WASHINGTON, D.C. (CBSNewYork/AP) – New York Gov. Andrew Cuomo met with House and Senate leaders and White House officials in Washington on Monday to appeal for nearly $42 billion federal aid to help cover the damage left behind by superstorm Sandy.
This was Cuomo’s first official visit to Washington since being sworn in as governor two years ago.
WCBS 880′s Marla Diamond reports
Cuomo said the meeting with House Speaker John Boehner was productive and left him feeling positive.
“He wants to be helpful. He understands the damage that was done. He said he was personally familiar with a lot the areas that were damaged from his visits to New York. We talked about timing by the end of the year, possibly by Christmas,” said Cuomo.
Cuomo was joined by members of the New York Congressional delegation at his series of meetings with leaders on both sides of the aisle.
Cuomo announced last week that he would ask for $32 billion in aid to recover from the storm plus an additional accounting of $9 billion for mitigation of damage and for preventive measures for the next disastrous storm.
Also last week, New Jersey Gov. Chris Christie announced Sandy caused $36.8 billion in damage in the state.
The governor is requesting that amount, which is greater than his state’s entire budget, from the federal government.
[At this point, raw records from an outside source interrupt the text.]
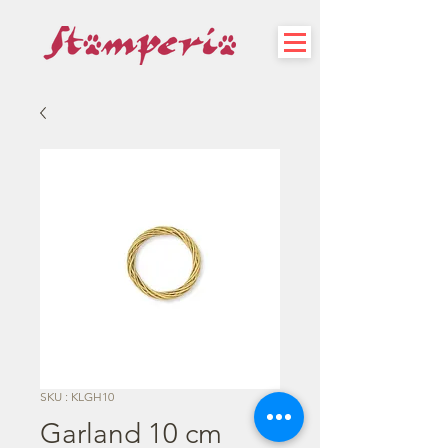
SKU : KLGH10
Garland 10 cm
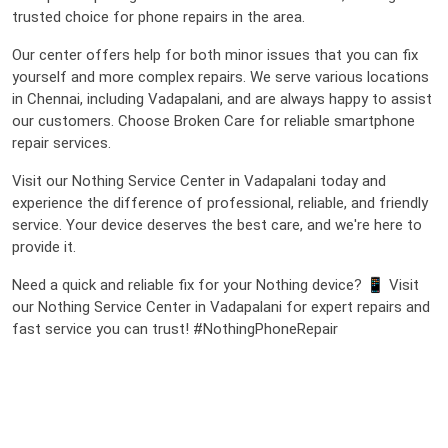
trusted choice for phone repairs in the area.
Our center offers help for both minor issues that you can fix
yourself and more complex repairs. We serve various locations
in Chennai, including Vadapalani, and are always happy to assist
our customers. Choose Broken Care for reliable smartphone
repair services.
Visit our Nothing Service Center in Vadapalani today and
experience the difference of professional, reliable, and friendly
service. Your device deserves the best care, and we're here to
provide it.
Need a quick and reliable fix for your Nothing device? 📱 Visit
our Nothing Service Center in Vadapalani for expert repairs and
fast service you can trust! #NothingPhoneRepair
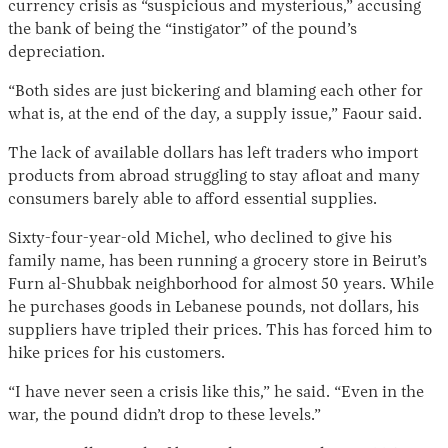
currency crisis as “suspicious and mysterious,” accusing
the bank of being the “instigator” of the pound’s
depreciation.
“Both sides are just bickering and blaming each other for
what is, at the end of the day, a supply issue,” Faour said.
The lack of available dollars has left traders who import
products from abroad struggling to stay afloat and many
consumers barely able to afford essential supplies.
Sixty-four-year-old Michel, who declined to give his
family name, has been running a grocery store in Beirut’s
Furn al-Shubbak neighborhood for almost 50 years. While
he purchases goods in Lebanese pounds, not dollars, his
suppliers have tripled their prices. This has forced him to
hike prices for his customers.
“I have never seen a crisis like this,” he said. “Even in the
war, the pound didn’t drop to these levels.”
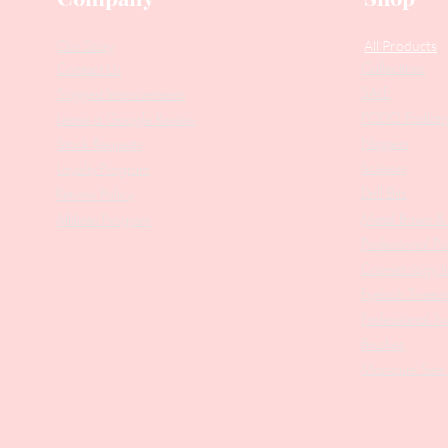
Our Story
All Products
Collections
Contact Us
SALE
Suggest Improvements
PODO Podiatr
Leave a Google Review
Nippers
Stock Requests
Scissors
Loyalty Program
Drill Bits
Returns Policy
Metal Bases & 
Affiliate Program
Professional Pu
Cosmetology In
Eyelash Tweez
Professional T
Brushes
Manicure Sets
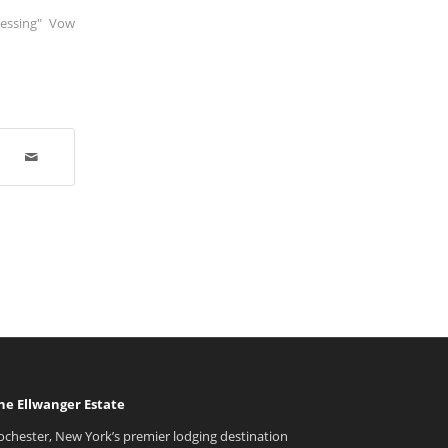
lessing" Vow
he Ellwanger Estate
ochester, New York’s premier lodging destination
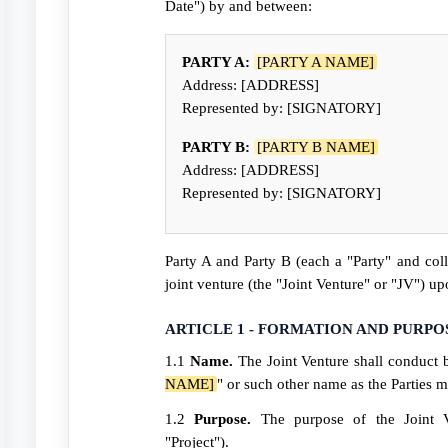
Date") by and between:
PARTY A:
[PARTY A NAME]
Address: [ADDRESS]
Represented by: [SIGNATORY]
PARTY B:
[PARTY B NAME]
Address: [ADDRESS]
Represented by: [SIGNATORY]
Party A and Party B (each a "Party" and coll
joint venture (the "Joint Venture" or "JV") u
ARTICLE 1 - FORMATION AND PURPO
1.1
Name.
The Joint Venture shall conduct 
NAME]
" or such other name as the Parties 
1.2
Purpose.
The purpose of the Joint 
"Project").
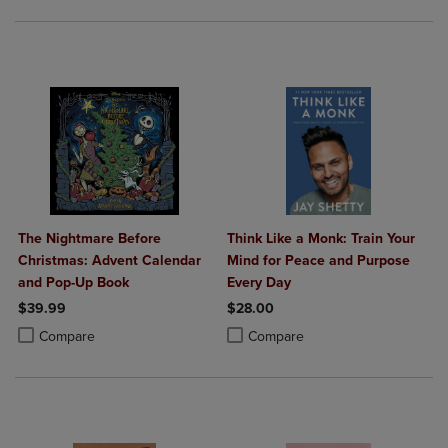
The Nightmare Before
Think Like a Monk: Train Your
Christmas: Advent Calendar
Mind for Peace and Purpose
and Pop-Up Book
Every Day
$39.99
$28.00
Product added, Select 2 to 4 Products to Compare, Items added for c
Product removed, Select 2 to 4 Products to Compare, Items added for
Product added, Select 2 to 4 Produ
Product removed, Select 2 to 4 Pro
Compare
Compare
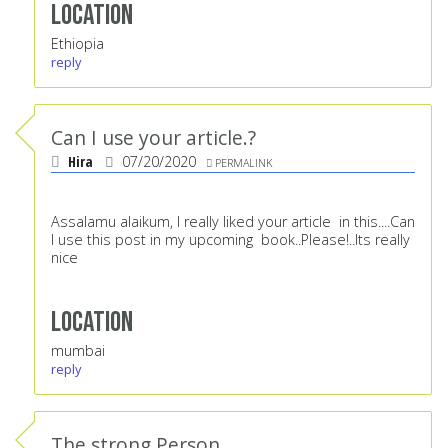
Location
Ethiopia
reply
Can I use your article.?
Hira
07/20/2020
PERMALINK
Assalamu alaikum, I really liked your article in this....Can
I use this post in my upcoming book..Please!..Its really
nice
Location
mumbai
reply
The strong Person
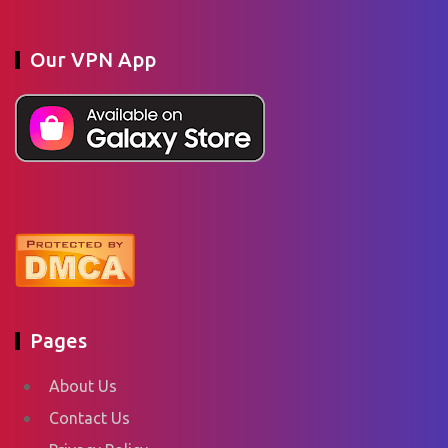
Our VPN App
Pages
About Us
Contact Us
Cuomo, Christie and Connecticut Gov. Dannel Malloy are teaming up in a regional effort to land nearly $83 billion in federal aid. Christie is expected to be in Washington on Thursday to press for aid, Cuomo said.
The White House is expected to release its proposal for supplemental aid later this week.
Several congressional officials said given the current fiscal climate, the federal aid granted may be less than what the impacted states are seeking.
“New York has been there for other parts of the country when they needed help,” Cuomo said. “We’re asking for the same today. So far I’m optimistic.”
Cuomo began his day at the White House, where he met with Chief of Staff Jack Lew, Housing Secretary Shaun Donovan and other top aides to President Barack Obama. He then went to Capitol Hill for meetings with top members of the Senate Appropriations Committee and leaders of both parties.
Donovan and Craig Fugate, head of the Federal Emergency Management Agency in charge of the storm relief efforts, are scheduled to testify Wednesday before the Appropriations Committee Homeland Security subcommittee.
Lawmakers from states hit by Sandy say they expect the fight for more money to drag on for months and that several emergency spending bills will be needed. State officials worry that Congress’s willingness to provide aid will lessen as time wears on.
The government has so far provided about $2 billion in federal funds – about half for direct assistance to individuals – to the two most heavily damaged states and nine others hit by Sandy.
There’s about $5 billion left in FEMA’s disaster relief fund, but under last year’s budget agreement President Obama can seek another $5.4 billion without hitting a ceiling on spending.